Would you return the records below character for character, without any images?

=== Supplied records ===

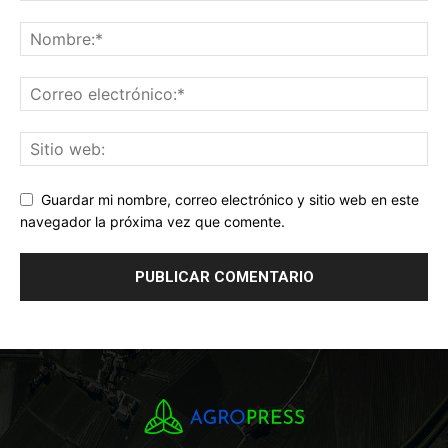
Guardar mi nombre, correo electrónico y sitio web en este
navegador la próxima vez que comente.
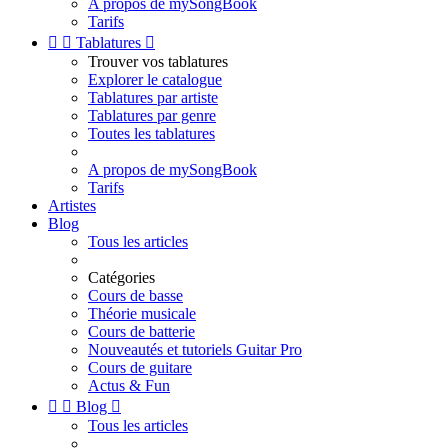
A propos de mySongBook
Tarifs


Tablatures

Trouver vos tablatures
Explorer le catalogue
Tablatures par artiste
Tablatures par genre
Toutes les tablatures
A propos de mySongBook
Tarifs
Artistes
Blog
Tous les articles
Catégories
Cours de basse
Théorie musicale
Cours de batterie
Nouveautés et tutoriels Guitar Pro
Cours de guitare
Actus & Fun


Blog

Tous les articles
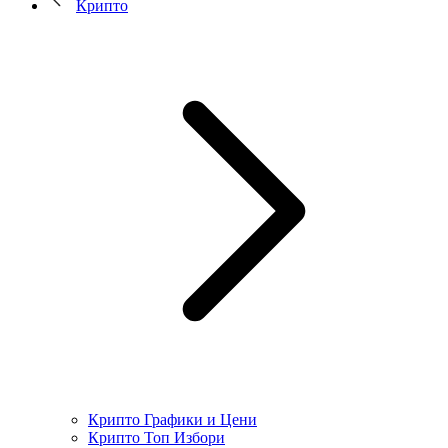
Крипто
Крипто Графики и Цени
Крипто Топ Избори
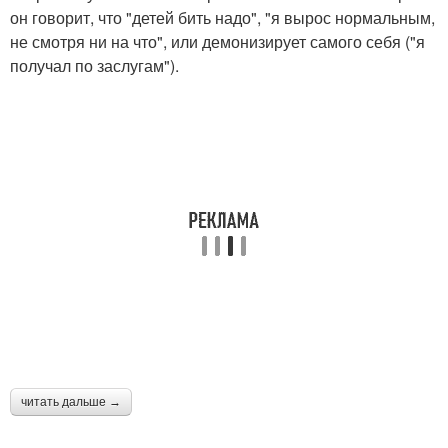
он говорит, что "детей бить надо", "я вырос нормальным,
не смотря ни на что", или демонизирует самого себя ("я
получал по заслугам").
читать дальше →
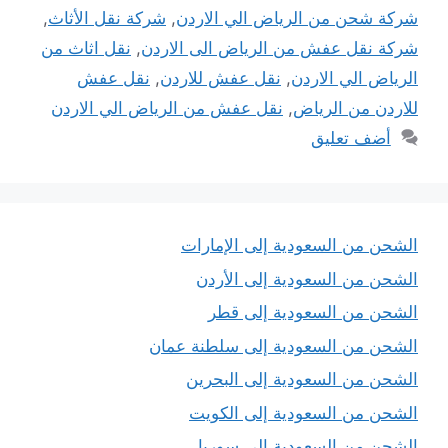
شركة شحن من الرياض الي الاردن
,
شركة نقل الأثاث
,
شركة نقل عفش من الرياض الى الاردن
,
نقل اثاث من
الرياض الي الاردن
,
نقل عفش للاردن
,
نقل عفش
للاردن من الرياض
,
نقل عفش من الرياض الي الاردن
أضف تعليق
الشحن من السعودية إلى الإمارات
الشحن من السعودية إلى الأردن
الشحن من السعودية إلى قطر
الشحن من السعودية إلى سلطنة عمان
الشحن من السعودية إلى البحرين
الشحن من السعودية إلى الكويت
الشحن من السعودية إلى سوريا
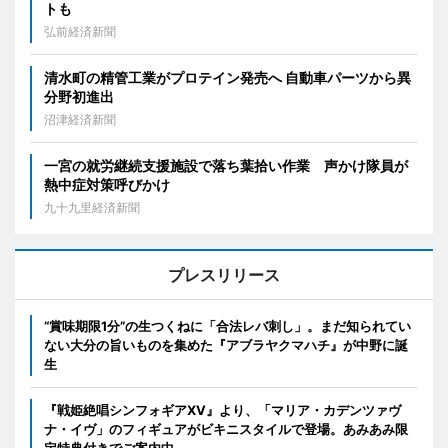
トも
弘前経済新聞
清水町の精管工業がプロテイン発売へ 自動車パーツから異
分野初進出
沼津経済新聞
一宮の就労継続支援施設で落ち葉拾い作業 声かけ隊員が
熱中症対策呼びかけ
九十九里経済新聞
プレスリリース
“賞味期限1分”の生つくねに「合法レバ刺し」。まだ知られてい
ない大分の旨いものを集めた『アブラヤクマハチ』が中野に誕
生
『戦姫絶唱シンフォギアXV』より、「マリア・カデンツァヴ
ナ・イヴ」のフィギュアがビキニスタイルで登場。あみあみ限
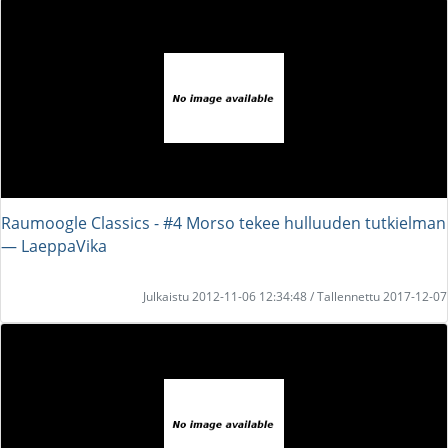
Raumoogle Classics - #4 Morso tekee hulluuden tutkielman
― LaeppaVika
Julkaistu 2012-11-06 12:34:48 / Tallennettu 2017-12-07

===

# [Problem solution]
Guardar mi nombre, correo electrónico y sitio web en este
navegador la próxima vez que comente.
A propos de mySongBook
Tarifs


Tablatures

Trouver vos tablatures
Explorer le catalogue
Tablatures par artiste
Tablatures par genre
Toutes les tablatures
A propos de mySongBook
Tarifs
Artistes
Blog
Tous les articles
Catégories
Cours de basse
Théorie musicale
Cours de batterie
Nouveautés et tutoriels Guitar Pro
Cours de guitare
Actus & Fun


Blog

Tous les articles
Крипто
Крипто Графики и Цени
Крипто Топ Избори
он говорит, что "детей бить надо", "я вырос нормальным,
не смотря ни на что", или демонизирует самого себя ("я
получал по заслугам").
читать дальше →
شركة شحن من الرياض الي الاردن
,
شركة نقل الأثاث
,
شركة نقل عفش من الرياض الى الاردن
,
نقل اثاث من
الرياض الي الاردن
,
نقل عفش للاردن
,
نقل عفش
للاردن من الرياض
,
نقل عفش من الرياض الي الاردن
أضف تعليق
الشحن من السعودية إلى الإمارات
الشحن من السعودية إلى الأردن
الشحن من السعودية إلى قطر
الشحن من السعودية إلى سلطنة عمان
الشحن من السعودية إلى البحرين
الشحن من السعودية إلى الكويت
الشحن من السعودية إلى سوريا
トも
弘前経済新聞
清水町の精管工業がプロテイン発売へ 自動車パーツから異
分野初進出
沼津経済新聞
一宮の就労継続支援施設で落ち葉拾い作業 声かけ隊員が
熱中症対策呼びかけ
九十九里経済新聞
プレスリリース
“賞味期限1分”の生つくねに「合法レバ刺し」。まだ知られてい
ない大分の旨いものを集めた『アブラヤクマハチ』が中野に誕
生
『戦姫絶唱シンフォギアXV』より、「マリア・カデンツァヴ
ナ・イヴ」のフィギュアがビキニスタイルで登場。あみあみ限
Raumoogle Classics - #4 Morso tekee hulluuden tutkielman
― LaeppaVika
Julkaistu 2012-11-06 12:34:48 / Tallennettu 2017-12-07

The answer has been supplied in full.